#### What you will do
Return the complete listing exactly as it reads, with each picture removed.

======== Raw data

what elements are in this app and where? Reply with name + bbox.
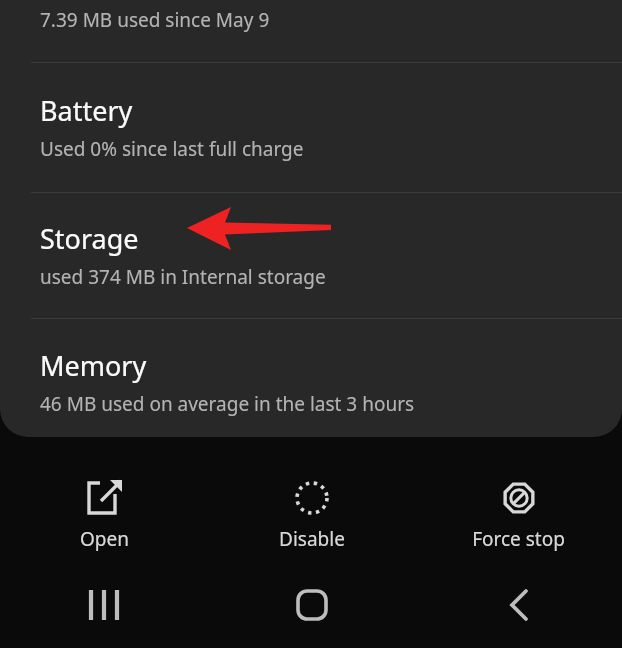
button[interactable]: Force stop: [415, 460, 622, 560]
button[interactable]: Disable: [208, 460, 415, 560]
staticText: Storage: [40, 220, 139, 257]
button[interactable]: Back: [415, 570, 622, 640]
staticText: Force stop: [472, 526, 565, 552]
button[interactable]: Storage: [0, 220, 622, 304]
button[interactable]: Recents: [0, 570, 208, 640]
button[interactable]: Open: [0, 460, 208, 560]
button[interactable]: Home: [208, 570, 415, 640]
staticText: Memory: [40, 347, 147, 384]
button[interactable]: Memory: [0, 347, 622, 431]
staticText: Battery: [40, 92, 133, 129]
staticText: Open: [80, 526, 129, 552]
staticText: used 374 MB in Internal storage: [40, 264, 326, 290]
staticText: 46 MB used on average in the last 3 hour…: [40, 391, 415, 417]
staticText: Disable: [279, 526, 345, 552]
staticText: 7.39 MB used since May 9: [40, 7, 270, 33]
button[interactable]: Battery: [0, 92, 622, 176]
staticText: Used 0% since last full charge: [40, 136, 304, 162]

================

#### Answer to this task
what elements are in this app and where? Reply with name + bbox.
button[interactable]: Force stop: [415, 460, 622, 560]
button[interactable]: Disable: [208, 460, 415, 560]
staticText: Storage: [40, 220, 139, 257]
button[interactable]: Back: [415, 570, 622, 640]
staticText: Force stop: [472, 526, 565, 552]
button[interactable]: Storage: [0, 220, 622, 304]
button[interactable]: Recents: [0, 570, 208, 640]
button[interactable]: Open: [0, 460, 208, 560]
button[interactable]: Home: [208, 570, 415, 640]
staticText: Memory: [40, 347, 147, 384]
button[interactable]: Memory: [0, 347, 622, 431]
staticText: Battery: [40, 92, 133, 129]
staticText: Open: [80, 526, 129, 552]
staticText: used 374 MB in Internal storage: [40, 264, 326, 290]
staticText: 46 MB used on average in the last 3 hour…: [40, 391, 415, 417]
staticText: Disable: [279, 526, 345, 552]
staticText: 7.39 MB used since May 9: [40, 7, 270, 33]
button[interactable]: Battery: [0, 92, 622, 176]
staticText: Used 0% since last full charge: [40, 136, 304, 162]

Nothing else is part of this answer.